Your assignment >>
Exact copies of all the lines below are required.
======
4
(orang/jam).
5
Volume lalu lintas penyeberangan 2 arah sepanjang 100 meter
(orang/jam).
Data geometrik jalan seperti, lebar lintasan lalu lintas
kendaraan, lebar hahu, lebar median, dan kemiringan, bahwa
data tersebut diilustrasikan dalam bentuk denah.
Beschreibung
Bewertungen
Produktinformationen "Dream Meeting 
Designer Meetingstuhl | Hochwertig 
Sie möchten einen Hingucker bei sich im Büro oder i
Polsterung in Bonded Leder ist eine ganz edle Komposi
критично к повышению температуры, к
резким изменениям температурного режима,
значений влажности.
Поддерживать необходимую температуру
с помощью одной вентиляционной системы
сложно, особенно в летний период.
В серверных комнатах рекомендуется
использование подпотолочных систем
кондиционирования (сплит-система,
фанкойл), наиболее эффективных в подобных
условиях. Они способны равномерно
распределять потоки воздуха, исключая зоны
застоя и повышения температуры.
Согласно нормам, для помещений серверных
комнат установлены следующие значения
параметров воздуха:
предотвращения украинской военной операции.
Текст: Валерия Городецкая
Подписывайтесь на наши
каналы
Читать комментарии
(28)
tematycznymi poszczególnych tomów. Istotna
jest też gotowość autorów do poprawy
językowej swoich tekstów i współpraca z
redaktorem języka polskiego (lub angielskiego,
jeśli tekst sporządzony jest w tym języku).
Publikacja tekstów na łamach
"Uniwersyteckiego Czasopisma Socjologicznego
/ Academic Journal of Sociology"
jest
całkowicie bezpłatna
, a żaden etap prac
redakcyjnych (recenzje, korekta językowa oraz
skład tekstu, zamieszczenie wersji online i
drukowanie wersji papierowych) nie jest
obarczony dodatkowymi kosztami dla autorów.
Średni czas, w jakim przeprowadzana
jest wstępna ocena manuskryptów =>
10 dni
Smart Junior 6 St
======
Solution for this problem >>
4
(orang/jam).
5
Volume lalu lintas penyeberangan 2 arah sepanjang 100 meter
(orang/jam).
Data geometrik jalan seperti, lebar lintasan lalu lintas
kendaraan, lebar hahu, lebar median, dan kemiringan, bahwa
data tersebut diilustrasikan dalam bentuk denah.
Beschreibung
Bewertungen
Produktinformationen "Dream Meeting 
Designer Meetingstuhl | Hochwertig 
Sie möchten einen Hingucker bei sich im Büro oder i
Polsterung in Bonded Leder ist eine ganz edle Komposi
критично к повышению температуры, к
резким изменениям температурного режима,
значений влажности.
Поддерживать необходимую температуру
с помощью одной вентиляционной системы
сложно, особенно в летний период.
В серверных комнатах рекомендуется
использование подпотолочных систем
кондиционирования (сплит-система,
фанкойл), наиболее эффективных в подобных
условиях. Они способны равномерно
распределять потоки воздуха, исключая зоны
застоя и повышения температуры.
Согласно нормам, для помещений серверных
комнат установлены следующие значения
параметров воздуха:
предотвращения украинской военной операции.
Текст: Валерия Городецкая
Подписывайтесь на наши
каналы
Читать комментарии
(28)
tematycznymi poszczególnych tomów. Istotna
jest też gotowość autorów do poprawy
językowej swoich tekstów i współpraca z
redaktorem języka polskiego (lub angielskiego,
jeśli tekst sporządzony jest w tym języku).
Publikacja tekstów na łamach
"Uniwersyteckiego Czasopisma Socjologicznego
/ Academic Journal of Sociology"
jest
całkowicie bezpłatna
, a żaden etap prac
redakcyjnych (recenzje, korekta językowa oraz
skład tekstu, zamieszczenie wersji online i
drukowanie wersji papierowych) nie jest
obarczony dodatkowymi kosztami dla autorów.
Średni czas, w jakim przeprowadzana
jest wstępna ocena manuskryptów =>
10 dni
Smart Junior 6 St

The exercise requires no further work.